This vibrant Citrus Shrimp and Avocado Salad combines juicy pan-seared citrus shrimp with fresh leafy greens, creamy avocado, and crunchy toasted almonds for a light yet satisfying meal. Perfect for meal prep, this salad is easy to assemble and can be customized with your favorite salad ingredients. The bright citrus flavors and simple dressing bring a refreshing twist to your lunch or dinner.

  • Author: admin
  • Prep Time: 10 minutes
  • Cook Time: 10 minutes
  • Total Time: 20 minutes
  • Yield: 4 salads
  • Category: Salad
  • Method: Stovetop
  • Cuisine: American

Ingredients

Seafood

  • 1 pound medium pan-seared citrus shrimp (31/40 size shrimp)

Salad

  • 8 cups mixed greens (such as arugula, spinach, lettuce, or spring mix)
  • 1 avocado, sliced or diced
  • 1 shallot, minced
  • 4 ounces sliced almonds, toasted

Dressing

  • Extra virgin olive oil, preferably fruity or lemon-flavored
  • Juice of ½ lemon or ½ orange
  • Kosher salt, to taste
  • Freshly ground black pepper, to taste

Instructions

  1. Prepare the shrimp: Pan-sear 1 pound of medium shrimp (31/40 size) with citrus flavors until cooked through. Alternatively, warm leftover shrimp gently or serve it chilled, depending on your preference.
  2. Assemble the base: In a large mixing bowl, toss the cooked shrimp with 8 cups of your chosen mixed greens, such as arugula, spinach, lettuce, or spring mix.
  3. Add dressing and toss: Lightly drizzle the salad with extra virgin olive oil and add a generous squeeze of fresh lemon or orange juice.
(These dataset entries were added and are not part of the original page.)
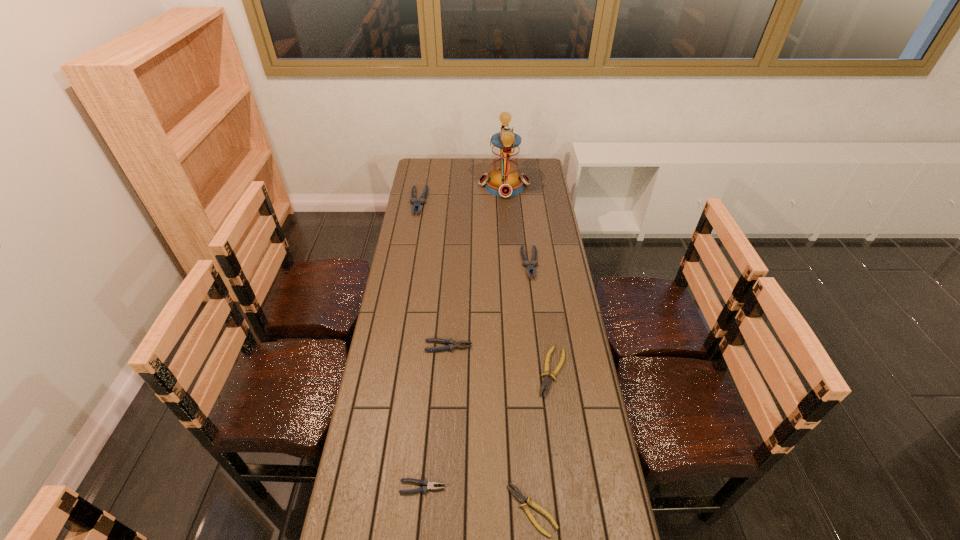 Locate an element on the screen. Image resolution: width=960 pixels, height=540 pixels. vacant point located between the farthest pliers and the shortest object is located at coordinates (475, 356).

The image size is (960, 540). Identify the location of empty location between the smallest gray pliers and the rightmost gray pliers. (476, 375).

Find the location of a particular element. blank region between the lantern and the third farthest object is located at coordinates (516, 225).

This screenshot has height=540, width=960. What are the coordinates of `unoccupied area between the nearest gray pliers and the second farthest gray pliers` in the screenshot? It's located at (476, 375).

Locate an element on the screen. This screenshot has width=960, height=540. unoccupied area between the nearest gray pliers and the farthest pliers is located at coordinates (420, 345).

Locate which object is the second closest to the third nearest gray pliers. Please provide its 2D coordinates. Your answer should be formatted as a tuple, i.e. [(x, y)], where the tuple contains the x and y coordinates of a point satisfying the conditions above.

[(504, 180)]

Point out which object is positioned as the nearest to the farthest gray pliers. Please provide its 2D coordinates. Your answer should be formatted as a tuple, i.e. [(x, y)], where the tuple contains the x and y coordinates of a point satisfying the conditions above.

[(504, 180)]

Locate an element on the screen. The width and height of the screenshot is (960, 540). pliers object that ranks as the second closest to the fifth shortest object is located at coordinates (452, 344).

Identify which pliers is located as the second nearest to the smallest gray pliers. Please provide its 2D coordinates. Your answer should be formatted as a tuple, i.e. [(x, y)], where the tuple contains the x and y coordinates of a point satisfying the conditions above.

[(546, 382)]

Locate an element on the screen. Image resolution: width=960 pixels, height=540 pixels. gray pliers identified as the third closest to the third tallest pliers is located at coordinates (413, 200). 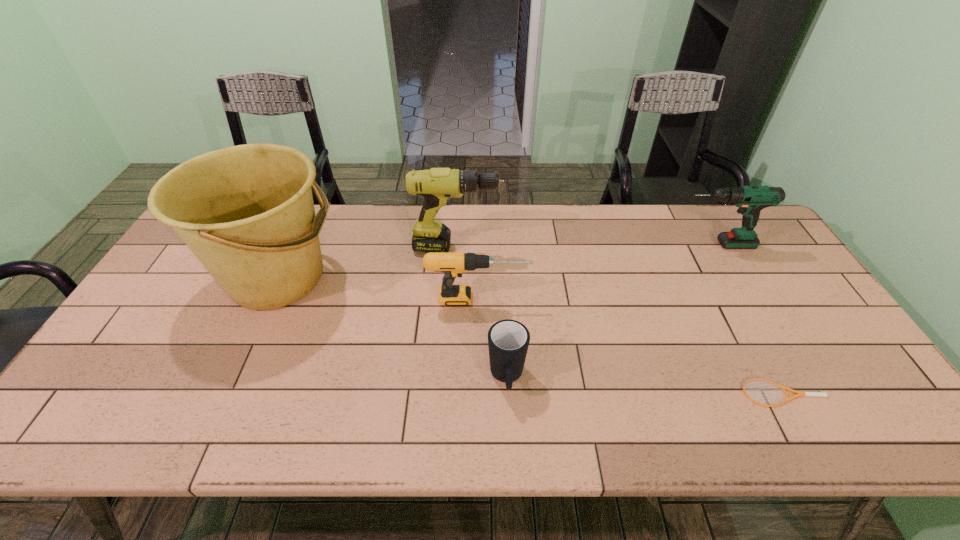 Locate an element on the screen. bucket is located at coordinates (247, 213).

Where is `the tallest object`? The width and height of the screenshot is (960, 540). the tallest object is located at coordinates (247, 213).

Locate an element on the screen. the tallest drill is located at coordinates (438, 186).

Locate an element on the screen. This screenshot has width=960, height=540. the rightmost drill is located at coordinates (751, 200).

The height and width of the screenshot is (540, 960). I want to click on the fourth shortest object, so click(x=751, y=200).

The image size is (960, 540). In order to click on the third shortest object in this screenshot , I will do point(453,264).

Where is `the shortest drill`? Image resolution: width=960 pixels, height=540 pixels. the shortest drill is located at coordinates (453, 264).

Find the location of a particular element. This screenshot has height=540, width=960. the second shortest object is located at coordinates (508, 340).

Where is `the shortest object`? the shortest object is located at coordinates (783, 388).

Where is `vacant space located on the side of the tallest object with the handle`? This screenshot has height=540, width=960. vacant space located on the side of the tallest object with the handle is located at coordinates (363, 278). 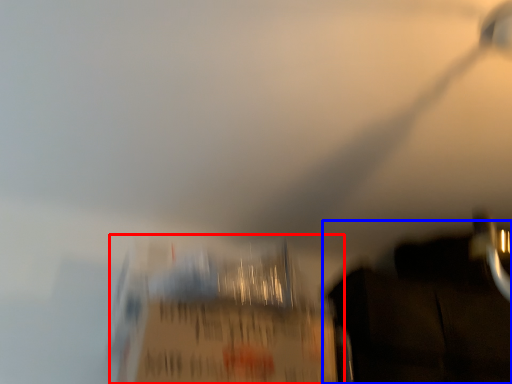 Question: Which object is closer to the camera taking this photo, cardboard box (highlighted by a red box) or dark (highlighted by a blue box)?

Choices:
 (A) cardboard box
 (B) dark

Answer: (A) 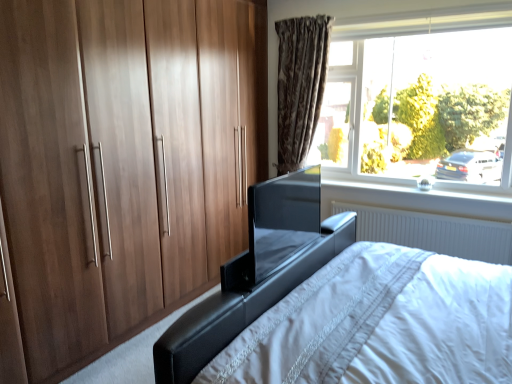 Question: Is transparent glass tv at center bigger or smaller than brown textured curtain at upper center?

Choices:
 (A) big
 (B) small

Answer: (B)

Question: Considering their positions, is transparent glass tv at center located in front of or behind brown textured curtain at upper center?

Choices:
 (A) behind
 (B) front

Answer: (B)

Question: Which is farther from the transparent glass tv at center?

Choices:
 (A) transparent glass window at upper right
 (B) black leather bed at center
 (C) wooden wardrobe at left
 (D) black leather bed frame at lower center
 (E) white glossy window sill at upper right

Answer: (A)

Question: Considering the real-world distances, which object is closest to the brown textured curtain at upper center?

Choices:
 (A) white glossy window sill at upper right
 (B) white plastic radiator at lower right
 (C) transparent glass tv at center
 (D) transparent glass window at upper right
 (E) black leather bed frame at lower center

Answer: (D) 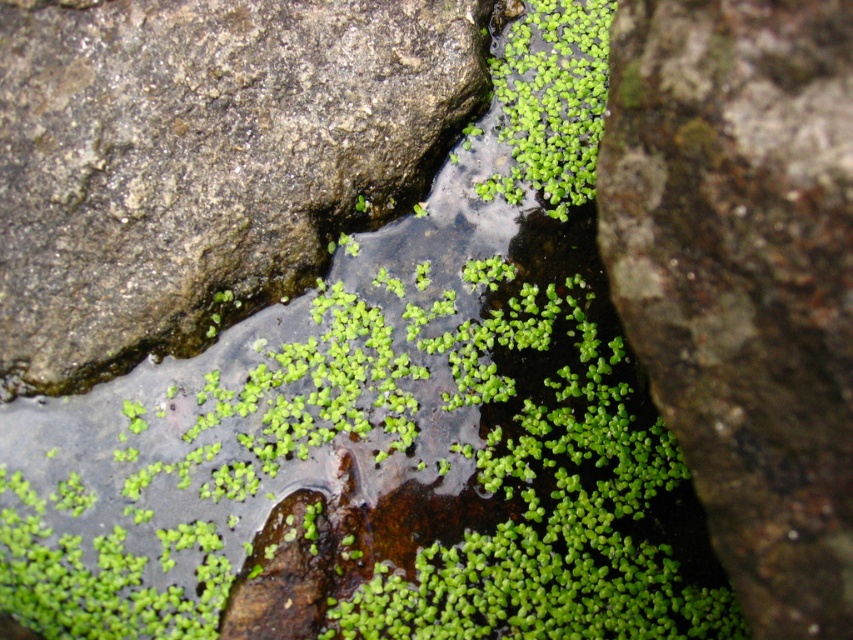 Is the position of green mossy rock at center less distant than that of green leafy plant at upper center?

That is True.

I want to click on green mossy rock at center, so click(x=743, y=278).

Who is taller, gray rough rock at upper left or green leafy plant at upper center?

gray rough rock at upper left

Is point (347, 113) in front of point (556, 212)?

Yes, it is.

Is point (194, 342) positioned before point (561, 166)?

That is True.

What are the coordinates of `gray rough rock at upper left` in the screenshot? It's located at (202, 161).

Is gray rough rock at upper left closer to the viewer compared to green mossy rock at center?

No, it is not.

Does gray rough rock at upper left have a greater height compared to green mossy rock at center?

Yes, gray rough rock at upper left is taller than green mossy rock at center.

Is point (99, 145) positioned in front of point (784, 108)?

No, (99, 145) is behind (784, 108).

The height and width of the screenshot is (640, 853). What are the coordinates of `gray rough rock at upper left` in the screenshot? It's located at (202, 161).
For added flavor, use some of the citrus sauce leftover from the shrimp preparation if available. Toss everything lightly to evenly coat the ingredients with the dressing.
  4. Finish the salad: Add the sliced or diced avocado, minced shallot, and toasted sliced almonds to the bowl. Season with kosher salt and freshly ground black pepper to taste. Serve immediately for best freshness.

Notes

  • Utilize leftover citrus sauce from the shrimp as part of the salad dressing to enhance flavor.
  • If insufficient citrus sauce is available, simply use extra virgin olive oil combined with an additional squeeze of fresh lemon or orange juice for dressing.
  • Feel free to add other favorite salad fixings such as cherry tomatoes, cucumbers, or herbs to customize the salad to your taste.